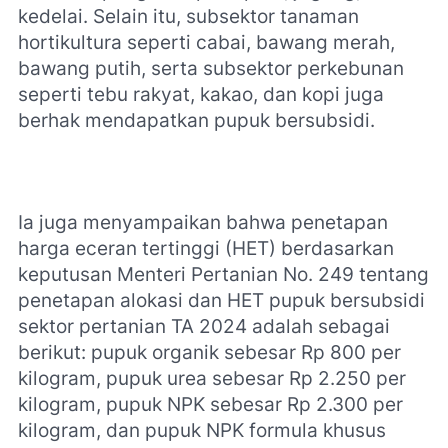
kedelai. Selain itu, subsektor tanaman
hortikultura seperti cabai, bawang merah,
bawang putih, serta subsektor perkebunan
seperti tebu rakyat, kakao, dan kopi juga
berhak mendapatkan pupuk bersubsidi.
Ia juga menyampaikan bahwa penetapan
harga eceran tertinggi (HET) berdasarkan
keputusan Menteri Pertanian No. 249 tentang
penetapan alokasi dan HET pupuk bersubsidi
sektor pertanian TA 2024 adalah sebagai
berikut: pupuk organik sebesar Rp 800 per
kilogram, pupuk urea sebesar Rp 2.250 per
kilogram, pupuk NPK sebesar Rp 2.300 per
kilogram, dan pupuk NPK formula khusus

## [What to produce]
Take from the listing above each line in which the string "bersubsidi" is found.

## [Output for this task]
berhak mendapatkan pupuk bersubsidi.
penetapan alokasi dan HET pupuk bersubsidi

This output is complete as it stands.